- _Problem to solve_
Within the records that follow, find every line containing the string "tool". Copy those lines.

- _Provided data_
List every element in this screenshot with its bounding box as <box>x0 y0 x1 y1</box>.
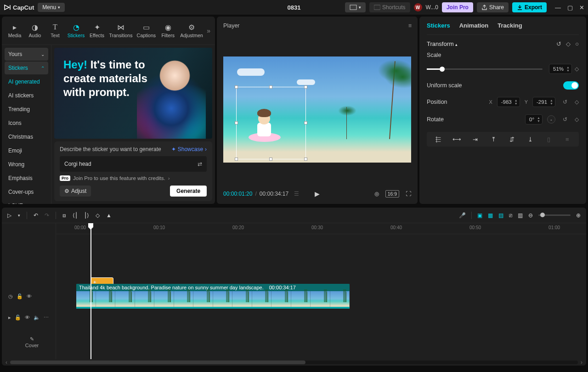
resize-handle[interactable] <box>235 158 238 161</box>
play-button[interactable]: ▶ <box>315 190 320 197</box>
resize-handle[interactable] <box>304 85 307 89</box>
eye-icon[interactable]: 👁 <box>25 315 30 320</box>
category-wrong[interactable]: Wrong <box>5 158 48 171</box>
undo-button[interactable]: ↶ <box>34 212 38 219</box>
pointer-dropdown[interactable]: ▾ <box>18 213 20 218</box>
fullscreen-icon[interactable]: ⛶ <box>406 191 411 197</box>
align-right[interactable]: ⇥ <box>466 135 484 144</box>
category-icons[interactable]: Icons <box>5 117 48 130</box>
resize-handle[interactable] <box>269 158 272 161</box>
resize-handle[interactable] <box>235 121 238 124</box>
preview-snap-icon[interactable]: ⎚ <box>509 212 512 219</box>
more-tabs-button[interactable]: » <box>205 27 212 34</box>
tab-audio[interactable]: ◑Audio <box>25 21 45 40</box>
category-christmas[interactable]: Christmas <box>5 130 48 143</box>
tab-adjustment[interactable]: ⚙Adjustmen <box>178 21 205 40</box>
adjust-button[interactable]: ⚙Adjust <box>60 186 91 197</box>
tab-text[interactable]: TText <box>45 21 65 40</box>
rotate-input[interactable]: 0°▲▼ <box>525 114 543 124</box>
timeline-tracks[interactable]: 00:00 00:10 00:20 00:30 00:40 00:50 01:0… <box>56 223 586 359</box>
mute-icon[interactable]: 🔈 <box>34 315 40 321</box>
align-center-v[interactable]: ⇵ <box>503 135 521 144</box>
resize-handle[interactable] <box>304 121 307 124</box>
cover-button[interactable]: ✎ Cover <box>2 330 56 355</box>
tab-filters[interactable]: ◉Filters <box>158 21 178 40</box>
split-tool[interactable]: ⧈ <box>62 212 66 219</box>
aspect-ratio-button[interactable]: ▾ <box>345 2 366 12</box>
pointer-tool[interactable]: ▷ <box>7 212 11 219</box>
snapshot-icon[interactable]: ◎ <box>374 191 379 197</box>
category-emphasis[interactable]: Emphasis <box>5 172 48 185</box>
window-maximize[interactable]: ▢ <box>567 4 573 11</box>
link-icon[interactable]: ▤ <box>498 212 503 219</box>
tab-captions[interactable]: ▭Captions <box>135 21 158 40</box>
scroll-right[interactable]: › <box>581 359 582 366</box>
reset-icon[interactable]: ↺ <box>556 40 561 47</box>
user-avatar[interactable]: W <box>414 3 422 11</box>
window-minimize[interactable]: — <box>555 4 561 11</box>
list-view-icon[interactable]: ☰ <box>294 191 299 197</box>
video-clip[interactable]: Thailand 4k beach background. Paradise n… <box>76 284 350 309</box>
keyframe-icon[interactable]: ◇ <box>566 40 571 47</box>
position-y-input[interactable]: -291▲▼ <box>532 97 555 107</box>
playhead[interactable] <box>90 223 91 359</box>
tab-stickers[interactable]: ◔Stickers <box>65 21 87 40</box>
redo-button[interactable]: ↷ <box>45 212 49 219</box>
category-emoji[interactable]: Emoji <box>5 144 48 157</box>
player-menu-icon[interactable]: ≡ <box>408 23 411 29</box>
align-top[interactable]: ⤒ <box>485 135 502 144</box>
category-ai-generated[interactable]: AI generated <box>5 75 48 88</box>
category-stickers-group[interactable]: Stickers⌃ <box>5 62 48 74</box>
keyframe-icon[interactable]: ◇ <box>575 66 579 72</box>
position-x-input[interactable]: -983▲▼ <box>497 97 520 107</box>
resize-handle[interactable] <box>304 158 307 161</box>
window-close[interactable]: ✕ <box>579 4 584 11</box>
category-ai-stickers[interactable]: AI stickers <box>5 89 48 102</box>
chevron-right-icon[interactable]: › <box>168 175 170 181</box>
aspect-ratio-badge[interactable]: 16:9 <box>385 190 399 197</box>
shuffle-icon[interactable]: ⇄ <box>198 161 202 167</box>
reset-icon[interactable]: ↺ <box>563 99 567 105</box>
keyframe-icon[interactable]: ◇ <box>575 99 579 105</box>
h-scrollbar[interactable] <box>10 361 578 364</box>
menu-button[interactable]: Menu▾ <box>38 3 65 12</box>
align-bottom[interactable]: ⤓ <box>522 135 539 144</box>
prompt-input[interactable]: Corgi head ⇄ <box>60 156 207 172</box>
distribute-v[interactable]: ≡ <box>559 135 576 144</box>
mirror-tool[interactable]: ▲ <box>106 212 112 219</box>
category-yours[interactable]: Yours⌄ <box>5 48 48 61</box>
align-center-h[interactable]: ⟷ <box>448 135 465 144</box>
prop-tab-animation[interactable]: Animation <box>459 22 489 29</box>
sticker-graphic[interactable] <box>251 110 278 142</box>
category-love[interactable]: LOVE <box>5 199 48 204</box>
crop-tool[interactable]: ◇ <box>96 212 100 219</box>
zoom-in-icon[interactable]: ⊕ <box>576 212 581 219</box>
more-icon[interactable]: ⋯ <box>44 315 49 321</box>
share-button[interactable]: Share <box>477 2 509 12</box>
tab-transitions[interactable]: ⋈Transitions <box>107 21 135 40</box>
lock-icon[interactable]: 🔓 <box>15 315 21 321</box>
track-settings-icon[interactable]: ▥ <box>518 212 523 219</box>
magnet-all-icon[interactable]: ▦ <box>488 212 493 219</box>
lock-icon[interactable]: 🔓 <box>17 293 23 299</box>
prop-tab-stickers[interactable]: Stickers <box>427 22 450 29</box>
category-cover-ups[interactable]: Cover-ups <box>5 186 48 198</box>
reset-icon[interactable]: ↺ <box>563 116 567 123</box>
zoom-slider[interactable] <box>538 214 571 216</box>
time-ruler[interactable]: 00:00 00:10 00:20 00:30 00:40 00:50 01:0… <box>56 223 586 234</box>
align-left[interactable]: ⬱ <box>430 135 447 144</box>
trim-right-tool[interactable]: ⎮⟩ <box>84 212 89 219</box>
join-pro-button[interactable]: Join Pro <box>442 2 473 12</box>
video-preview[interactable]: ⟲ <box>223 56 411 163</box>
tab-media[interactable]: ▸Media <box>5 21 25 40</box>
magnet-main-icon[interactable]: ▣ <box>477 212 482 219</box>
rotate-dial[interactable]: - <box>547 115 555 124</box>
trim-left-tool[interactable]: ⟨⎮ <box>73 212 78 219</box>
export-button[interactable]: Export <box>512 2 547 12</box>
generate-button[interactable]: Generate <box>170 186 207 197</box>
scale-slider[interactable] <box>427 68 543 70</box>
prop-tab-tracking[interactable]: Tracking <box>498 22 522 29</box>
category-trending[interactable]: Trending <box>5 103 48 116</box>
circle-icon[interactable]: ○ <box>575 40 579 47</box>
resize-handle[interactable] <box>269 85 272 89</box>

- _Task output_
split-tool[interactable]: ⧈ <box>62 212 66 219</box>
pointer-tool[interactable]: ▷ <box>7 212 11 219</box>
mirror-tool[interactable]: ▲ <box>106 212 112 219</box>
crop-tool[interactable]: ◇ <box>96 212 100 219</box>
trim-right-tool[interactable]: ⎮⟩ <box>84 212 89 219</box>
trim-left-tool[interactable]: ⟨⎮ <box>73 212 78 219</box>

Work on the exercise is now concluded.